New Canaan for the first time since forming an Audit Committee to ensure proper financial controls are in place is no longer operating with “material weaknesses,” a member of the group said Wednesday morning.
The town also has given full access to its elected treasurer and “we don’t have people signing checks that are unauthorized to sign them,” Audit Committee member Ed Kangas said during the group’s regular meeting, held at Town Hall.
“It’s almost incredible to me that we had all those problems. These were big deals. This town should not have had those problems. I am pleased they are resolved and we are off on the right foot going forward.”
The comments came on the first meeting of the committee since New Canaan hired a new interim CFO, whose predecessor retired amid lingering “material weaknesses” in town financial processes and controls that had been identified by auditors.

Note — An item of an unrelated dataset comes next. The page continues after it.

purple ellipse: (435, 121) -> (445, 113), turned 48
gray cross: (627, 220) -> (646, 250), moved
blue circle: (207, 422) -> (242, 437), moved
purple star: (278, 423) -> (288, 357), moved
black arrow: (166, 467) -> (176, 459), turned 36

Tom Stadler, administrative officer in the office of the first selectman, said last week was busy at Town Hall with the former CFO’s “departure” and new interim hire Sandra Dennies’s start “and the walkthrough and changeover of the bank and investment accounts, and a number of other things,” adding that officials have put those matters “behind us now” to move on and “walk hand in hand.”
Referring to concerns that had been raised by the town treasurer, Audit Committee Chairman Bill Parrett said: “I understand there has been lots of activity in terms of giving the treasurer access to some of the accounts—maybe they were not the biggest or most important accounts—but they were accounts that he presumably should have been looking at, and that has been done.”

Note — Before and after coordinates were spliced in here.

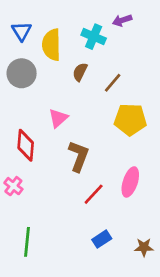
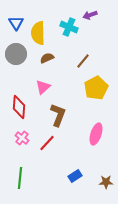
brown semicircle: (80, 72) -> (47, 58), moved, turned 40
yellow pentagon: (130, 119) -> (96, 88), turned -30
pink cross: (13, 186) -> (22, 138), moved
red line: (94, 194) -> (47, 143), moved

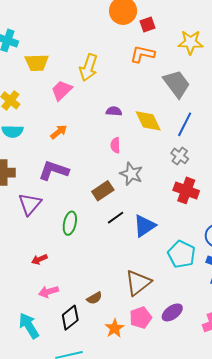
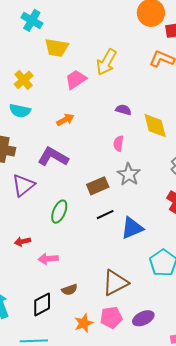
pink arrow: (49, 292) -> (48, 259), moved

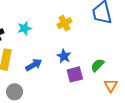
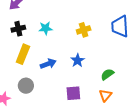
purple square: (75, 74) -> (73, 93), moved
orange triangle: (111, 85) -> (105, 95), moved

Dennies in brief remarks to the committee offered praise for her colleagues in Town Hall and in the finance department specifically.
“I do want to say that everybody I have met, especially in the finance department—I have my controller and senior accountant here today—has been exceptionally helpful in addressing the audit and addressing the issues that we discussed today,” she said. “I look forward to working with everyone for the next couple of months until they name a regular [CFO].”
Committee member John Lanaway asked for an update on the status of a search for a permanent finance director.
First Selectman Rob Mallozzi said a committee that includes himself, Parrett, Town Council Chairman Bill Walbert and Vice Chair Steve Karl, Board of Finance members Neil Budnick and Colleen Baldwin, Stadler and Dennies are putting together a document outlining the position’s requirements.
“We are working in unison so that we all get out of this person what we want out of this person,” Mallozzi said.
Meanwhile, last year’s audit has been completed and filed, according to Marcia Marien, a partner at accounting and consulting firm PKF O’Connor Davies who has overseen audits of the town. In addressing the committee, Marien noted that several findings in New Canaan’s financial policies and procedures had been addressed and resolved.
Marien raised no major red flags when asked for her preliminary thinking on the 2017 audit.
The meeting included extensive comments from Ted Doberstein, a CPA with Moorestown, N.J.-based Accume Partners, an advisory firm that has been studying the town’s and school district’s finances and processes as part of an internal audit.
Doberstein reviewed a number of items that his firm is addressing. For example, he said an issue was flagged regarding the New Canaan High School All Sports Booster Club, which had been using the athletic director as a point of contact.
Accume recommended “since the school district has little or no control over their activities that they remain autonomous from the school district and utilize their own address and have a contact that is not a member of the staff of the school district,” Doberstein said.
“The superintendent agreed. we have a remedy process and I think the timing of the remedy process was this June, so hopefully by this time the Booster Club would identify an appropriate address and individual that can be the point person for any inquiries or issues that might occur regarding the Booster Club.”
After the meeting, Mallozzi announced that the town has received a triple-A credit rating from Moody’s Investor Services, the agency’s highest.
Citing a “sizeable tax base with extremely high wealth and income levels, favorable location in Fairfield County, stable financial position with healthy reserves, modest long-term liabilities for pension and OPEB,” Moody’s assigned the AAA rating to New Canaan’s $9.3 million general obligation bond issuance.
“I want to thank my fellow colleagues on the Board of Finance for their guidance leading to this AAA reaffirmation and to the members of the Town Council for approving this bonding issue,” Mallozzi said in a press release.